Reflexiones semanales
19 de febrero 2023

Nuestra vocación es la santidad

VII domingo del Tiempo Ordinario

Esta semana, como cada domingo, después de escuchar la Palabra de Dios, somos invitados a mirarnos en el espejo de Cristo, a escuchar y aceptar su Palabra viva, orientadora, que nos propone las características del ser y obrar cristiano. El Señor Jesús nos ha llamado a llevar su estilo de vida y su misión, y a alejarnos con decisión de las influencias del mundo que, con sus seducciones, al final termina infectándote de odio, de venganzas o de rencor. El que sigue a Nuestro Señor tiene muy claro que su forma de vida está muy definida por el amor, y que amar a los demás, perdonar, curar y servir, como nos enseña Jesús, nos lleva a ser compasivos y misericordiosos. El amor y la caridad hacia el prójimo aparecen como una consecuencia absolutamente ligada a nuestra fe en Dios. Jesús, en el evangelio, ha concretado con detalles esta ley del amor. Esto da la explicación para que un cristiano no se deje llevar, por ejemplo, por la ley del talión, del «ojo por ojo, diente por diente».

Prestemos atención al evangelio de este domingo, a las palabras del Señor, porque nos conducen a aprender a amar de verdad e intentar vencer el mal con el bien, a poner la otra mejilla, a regalar la túnica y recorrer con el que te extorsiona no solo una milla, sino dos. Estas expresiones que aparecen en el evangelio son propias del nuevo estilo. El amor es darse gratuitamente y dice de relación, de fraternidad, de cercanía a los demás; se trata de establecer un tipo de relación donde el amor supera todo límite y todas las previsiones de respuesta. Nunca hasta que uno es padre, sabe hasta dónde es capaz de amar, de luchar, de sacrificarse, de entregarse. Cristo no nos enseña solo un estilo civilizado de convivencia, sino uno claramente superior: un estilo basado en el amor gratuito, desinteresado, cosa que no ofrece precisamente este mundo.

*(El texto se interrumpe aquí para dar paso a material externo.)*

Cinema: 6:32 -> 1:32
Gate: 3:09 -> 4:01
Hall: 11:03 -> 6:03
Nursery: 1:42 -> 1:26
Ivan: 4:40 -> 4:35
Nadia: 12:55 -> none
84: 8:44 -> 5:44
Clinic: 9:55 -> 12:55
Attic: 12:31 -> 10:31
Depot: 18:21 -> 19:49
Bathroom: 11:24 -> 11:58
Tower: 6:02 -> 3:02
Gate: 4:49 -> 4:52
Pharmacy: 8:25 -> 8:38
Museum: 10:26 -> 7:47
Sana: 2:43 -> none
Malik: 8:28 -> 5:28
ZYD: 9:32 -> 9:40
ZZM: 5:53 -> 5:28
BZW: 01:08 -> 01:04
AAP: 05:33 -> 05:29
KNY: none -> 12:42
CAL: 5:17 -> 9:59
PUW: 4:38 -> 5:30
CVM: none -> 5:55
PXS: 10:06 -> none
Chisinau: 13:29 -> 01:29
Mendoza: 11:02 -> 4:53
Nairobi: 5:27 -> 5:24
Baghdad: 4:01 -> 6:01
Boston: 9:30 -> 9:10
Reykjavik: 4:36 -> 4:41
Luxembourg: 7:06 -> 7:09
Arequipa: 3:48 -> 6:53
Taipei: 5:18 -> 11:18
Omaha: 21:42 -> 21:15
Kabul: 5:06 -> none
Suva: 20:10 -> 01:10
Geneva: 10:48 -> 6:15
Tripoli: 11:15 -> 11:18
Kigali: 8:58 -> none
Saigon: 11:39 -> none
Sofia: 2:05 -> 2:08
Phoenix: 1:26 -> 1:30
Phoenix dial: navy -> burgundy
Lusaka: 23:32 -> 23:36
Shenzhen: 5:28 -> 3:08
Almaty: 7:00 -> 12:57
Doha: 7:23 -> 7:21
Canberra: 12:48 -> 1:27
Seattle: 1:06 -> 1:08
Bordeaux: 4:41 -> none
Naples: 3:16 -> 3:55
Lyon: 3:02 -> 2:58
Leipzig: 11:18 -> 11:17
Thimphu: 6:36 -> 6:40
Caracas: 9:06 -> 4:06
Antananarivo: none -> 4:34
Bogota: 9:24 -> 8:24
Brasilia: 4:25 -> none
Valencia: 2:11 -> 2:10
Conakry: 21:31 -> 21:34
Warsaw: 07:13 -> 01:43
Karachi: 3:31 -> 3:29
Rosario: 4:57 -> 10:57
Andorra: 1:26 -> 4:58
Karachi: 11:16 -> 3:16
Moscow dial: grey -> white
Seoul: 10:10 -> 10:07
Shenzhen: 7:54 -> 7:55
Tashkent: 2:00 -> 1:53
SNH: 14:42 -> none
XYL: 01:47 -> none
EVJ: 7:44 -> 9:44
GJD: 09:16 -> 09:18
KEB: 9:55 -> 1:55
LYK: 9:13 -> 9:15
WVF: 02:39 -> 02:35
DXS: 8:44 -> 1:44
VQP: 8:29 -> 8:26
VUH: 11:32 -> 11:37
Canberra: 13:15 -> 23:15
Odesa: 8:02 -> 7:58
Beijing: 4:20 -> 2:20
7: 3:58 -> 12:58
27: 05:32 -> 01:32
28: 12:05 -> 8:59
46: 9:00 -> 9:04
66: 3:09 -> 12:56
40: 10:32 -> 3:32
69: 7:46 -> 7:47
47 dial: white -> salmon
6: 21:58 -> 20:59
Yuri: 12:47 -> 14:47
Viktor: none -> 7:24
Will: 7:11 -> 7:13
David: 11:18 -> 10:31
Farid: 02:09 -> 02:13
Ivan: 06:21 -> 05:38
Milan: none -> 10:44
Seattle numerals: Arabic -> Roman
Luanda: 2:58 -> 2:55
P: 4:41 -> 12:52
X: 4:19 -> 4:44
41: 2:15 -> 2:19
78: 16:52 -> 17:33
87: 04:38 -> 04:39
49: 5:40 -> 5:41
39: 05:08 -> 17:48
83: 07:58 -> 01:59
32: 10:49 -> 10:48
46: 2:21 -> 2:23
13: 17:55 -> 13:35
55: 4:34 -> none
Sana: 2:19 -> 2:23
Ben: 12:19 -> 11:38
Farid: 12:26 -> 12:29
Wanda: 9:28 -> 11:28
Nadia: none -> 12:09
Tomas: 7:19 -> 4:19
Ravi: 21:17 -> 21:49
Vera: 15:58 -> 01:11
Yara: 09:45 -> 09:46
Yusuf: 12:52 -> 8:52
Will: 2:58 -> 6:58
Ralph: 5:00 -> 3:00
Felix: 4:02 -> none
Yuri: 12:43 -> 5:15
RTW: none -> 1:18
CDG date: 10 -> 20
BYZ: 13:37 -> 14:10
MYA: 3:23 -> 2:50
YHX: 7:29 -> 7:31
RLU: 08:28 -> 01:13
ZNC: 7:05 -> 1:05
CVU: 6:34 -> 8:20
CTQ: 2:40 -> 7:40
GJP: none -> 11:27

Lo que nos permite entender a Dios y comprender el mensaje de Jesús es lo que Él nos ha revelado: que Dios es un Padre bueno, que cuida de cada uno de nosotros, pero también nos corrige y nos ayuda a apartarnos de los malos caminos, como el rencor o la venganza. El Señor nos quiere pacíficos y pacificadores, nada violentos ni vengativos. El mejor ejemplo es el del mismo Jesús, cuando en los acontecimientos de su Pasión le dieron una bofetada y no respondió con violencia, sino que preguntó serenamente por qué le golpeaban, qué mal había hecho. En el evangelio se motiva nuestra actitud fraterna con los demás mirando a Dios: «Así seréis hijos de vuestro Padre, que hace llover o salir el sol sobre todos», nos da ejemplo de un corazón universal y no vengativo. Cristo no se calló, sino que denunció el mal, pero perdonó. Murió pidiendo a Dios que perdonara a los que le mataban. Dios nos enseña a superar la ofensa con el amor, no con otra ofensa justiciera.

Jesús, situado en esta perspectiva, tiene como misión en su vida ayudarnos a descubrir la realidad, el modo de ser, la forma de actuar y sentir de Dios a quien Él considera de una manera muy personal y cercana, lo llamaba Padre. ¡Somos sus hijos! Esta es una confesión admirable, hermosa y sorprendente. Es tan grande y tan sencilla esta revelación de Jesús, pero, ¡cómo nos cuesta entenderla! El día que lleguemos a la convicción de quiénes somos, podremos relacionarnos como hermanos.